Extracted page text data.
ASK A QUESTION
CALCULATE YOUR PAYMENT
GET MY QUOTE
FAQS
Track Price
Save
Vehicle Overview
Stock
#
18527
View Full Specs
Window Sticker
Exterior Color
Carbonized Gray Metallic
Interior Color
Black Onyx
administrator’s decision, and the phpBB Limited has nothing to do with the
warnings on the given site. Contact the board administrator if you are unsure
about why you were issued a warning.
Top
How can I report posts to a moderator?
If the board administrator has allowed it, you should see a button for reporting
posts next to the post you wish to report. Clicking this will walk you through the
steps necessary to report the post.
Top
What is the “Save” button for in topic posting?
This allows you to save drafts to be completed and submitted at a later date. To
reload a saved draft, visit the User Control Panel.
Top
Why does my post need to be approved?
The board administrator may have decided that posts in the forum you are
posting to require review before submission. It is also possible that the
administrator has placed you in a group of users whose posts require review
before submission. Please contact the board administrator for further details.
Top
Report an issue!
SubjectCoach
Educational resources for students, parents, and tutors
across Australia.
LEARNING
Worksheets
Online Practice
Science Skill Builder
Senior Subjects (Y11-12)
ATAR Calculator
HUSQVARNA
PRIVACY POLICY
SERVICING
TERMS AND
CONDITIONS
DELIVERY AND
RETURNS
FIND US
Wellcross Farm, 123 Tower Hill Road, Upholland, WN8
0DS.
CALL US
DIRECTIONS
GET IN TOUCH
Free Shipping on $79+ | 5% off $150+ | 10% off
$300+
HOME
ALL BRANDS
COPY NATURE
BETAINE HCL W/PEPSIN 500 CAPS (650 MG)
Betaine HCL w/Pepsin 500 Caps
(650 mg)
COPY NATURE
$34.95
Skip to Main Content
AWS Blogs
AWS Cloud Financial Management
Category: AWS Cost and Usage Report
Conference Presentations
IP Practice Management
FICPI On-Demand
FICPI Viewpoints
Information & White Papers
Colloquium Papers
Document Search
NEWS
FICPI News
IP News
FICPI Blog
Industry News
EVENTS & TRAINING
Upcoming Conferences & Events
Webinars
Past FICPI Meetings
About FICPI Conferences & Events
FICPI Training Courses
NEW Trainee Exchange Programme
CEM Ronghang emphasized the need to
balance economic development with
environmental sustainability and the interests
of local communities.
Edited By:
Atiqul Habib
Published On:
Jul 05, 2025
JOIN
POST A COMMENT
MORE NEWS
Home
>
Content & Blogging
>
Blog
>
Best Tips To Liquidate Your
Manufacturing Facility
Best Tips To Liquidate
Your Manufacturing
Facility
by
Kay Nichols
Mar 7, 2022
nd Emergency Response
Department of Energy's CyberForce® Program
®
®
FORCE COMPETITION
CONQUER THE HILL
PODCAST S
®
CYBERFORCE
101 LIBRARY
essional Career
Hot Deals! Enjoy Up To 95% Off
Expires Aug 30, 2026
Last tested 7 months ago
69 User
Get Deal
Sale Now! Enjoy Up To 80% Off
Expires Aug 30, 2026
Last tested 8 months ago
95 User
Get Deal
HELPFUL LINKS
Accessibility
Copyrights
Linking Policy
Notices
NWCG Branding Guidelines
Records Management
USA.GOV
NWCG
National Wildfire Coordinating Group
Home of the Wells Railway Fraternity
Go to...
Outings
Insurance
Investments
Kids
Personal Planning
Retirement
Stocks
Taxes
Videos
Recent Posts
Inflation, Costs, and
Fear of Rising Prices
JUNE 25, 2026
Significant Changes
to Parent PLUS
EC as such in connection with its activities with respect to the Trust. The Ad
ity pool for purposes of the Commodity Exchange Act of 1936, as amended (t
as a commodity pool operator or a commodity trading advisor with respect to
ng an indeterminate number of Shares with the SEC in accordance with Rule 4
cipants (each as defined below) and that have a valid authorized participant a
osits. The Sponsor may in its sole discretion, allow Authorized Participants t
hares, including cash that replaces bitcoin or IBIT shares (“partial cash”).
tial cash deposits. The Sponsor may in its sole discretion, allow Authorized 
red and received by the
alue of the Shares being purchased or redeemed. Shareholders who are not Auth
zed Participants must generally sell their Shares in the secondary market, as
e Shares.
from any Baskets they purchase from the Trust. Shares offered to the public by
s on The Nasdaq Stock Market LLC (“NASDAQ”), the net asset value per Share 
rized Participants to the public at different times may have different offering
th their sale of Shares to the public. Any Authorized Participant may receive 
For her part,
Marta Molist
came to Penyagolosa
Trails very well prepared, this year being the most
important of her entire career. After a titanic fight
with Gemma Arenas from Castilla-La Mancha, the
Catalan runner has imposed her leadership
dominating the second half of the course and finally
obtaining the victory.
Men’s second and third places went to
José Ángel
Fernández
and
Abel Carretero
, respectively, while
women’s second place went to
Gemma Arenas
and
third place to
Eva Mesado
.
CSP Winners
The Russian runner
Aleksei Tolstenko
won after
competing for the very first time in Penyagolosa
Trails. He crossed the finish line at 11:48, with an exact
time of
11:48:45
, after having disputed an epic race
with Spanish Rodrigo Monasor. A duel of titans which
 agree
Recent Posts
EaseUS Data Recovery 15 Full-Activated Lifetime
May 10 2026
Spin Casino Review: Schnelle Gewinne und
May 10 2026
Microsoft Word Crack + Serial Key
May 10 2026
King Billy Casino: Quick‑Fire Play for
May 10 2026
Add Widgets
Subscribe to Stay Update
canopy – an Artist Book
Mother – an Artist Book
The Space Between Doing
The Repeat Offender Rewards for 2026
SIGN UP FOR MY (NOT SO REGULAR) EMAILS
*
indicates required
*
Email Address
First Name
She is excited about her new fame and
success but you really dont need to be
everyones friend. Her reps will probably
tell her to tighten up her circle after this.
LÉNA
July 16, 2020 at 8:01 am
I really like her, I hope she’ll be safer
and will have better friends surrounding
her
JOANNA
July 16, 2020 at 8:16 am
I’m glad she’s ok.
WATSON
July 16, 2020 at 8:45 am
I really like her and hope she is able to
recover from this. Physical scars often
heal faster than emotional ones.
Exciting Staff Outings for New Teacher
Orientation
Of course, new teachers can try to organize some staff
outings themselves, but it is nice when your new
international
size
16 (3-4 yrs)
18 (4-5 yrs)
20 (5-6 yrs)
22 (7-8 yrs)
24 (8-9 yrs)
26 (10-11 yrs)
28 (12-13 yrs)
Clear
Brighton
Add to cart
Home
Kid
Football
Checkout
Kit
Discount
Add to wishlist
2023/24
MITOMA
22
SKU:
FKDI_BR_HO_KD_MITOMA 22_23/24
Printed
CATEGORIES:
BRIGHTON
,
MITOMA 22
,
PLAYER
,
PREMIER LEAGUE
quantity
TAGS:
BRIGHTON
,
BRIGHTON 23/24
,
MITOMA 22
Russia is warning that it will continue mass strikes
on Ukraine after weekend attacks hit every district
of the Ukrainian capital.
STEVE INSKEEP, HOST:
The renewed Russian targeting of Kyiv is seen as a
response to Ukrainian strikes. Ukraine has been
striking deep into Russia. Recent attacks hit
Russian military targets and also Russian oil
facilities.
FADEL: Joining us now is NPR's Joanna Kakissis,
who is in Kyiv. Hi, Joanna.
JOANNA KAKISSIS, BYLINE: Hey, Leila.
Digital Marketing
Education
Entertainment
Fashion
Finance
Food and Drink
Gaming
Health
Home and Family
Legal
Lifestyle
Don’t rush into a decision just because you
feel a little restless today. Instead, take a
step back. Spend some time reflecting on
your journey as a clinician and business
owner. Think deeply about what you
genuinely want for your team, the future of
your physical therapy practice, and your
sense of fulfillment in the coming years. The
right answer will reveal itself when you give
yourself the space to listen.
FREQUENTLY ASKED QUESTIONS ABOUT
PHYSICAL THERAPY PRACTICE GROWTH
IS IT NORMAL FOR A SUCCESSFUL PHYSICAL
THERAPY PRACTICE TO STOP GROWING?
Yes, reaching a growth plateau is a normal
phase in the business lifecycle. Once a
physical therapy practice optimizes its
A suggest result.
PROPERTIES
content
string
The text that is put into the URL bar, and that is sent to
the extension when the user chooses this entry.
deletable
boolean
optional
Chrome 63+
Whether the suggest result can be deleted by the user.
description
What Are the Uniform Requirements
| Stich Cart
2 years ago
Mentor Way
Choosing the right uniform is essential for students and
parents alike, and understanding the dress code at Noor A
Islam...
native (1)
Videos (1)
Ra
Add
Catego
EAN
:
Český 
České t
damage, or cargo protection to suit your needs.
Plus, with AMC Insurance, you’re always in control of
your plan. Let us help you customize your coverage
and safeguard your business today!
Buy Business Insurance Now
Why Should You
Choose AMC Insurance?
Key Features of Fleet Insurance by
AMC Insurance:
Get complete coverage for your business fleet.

ASSIGNMENT. Filter the entries above down to the lines that contain "button".

ANSWER.
If the board administrator has allowed it, you should see a button for reporting
What is the “Save” button for in topic posting?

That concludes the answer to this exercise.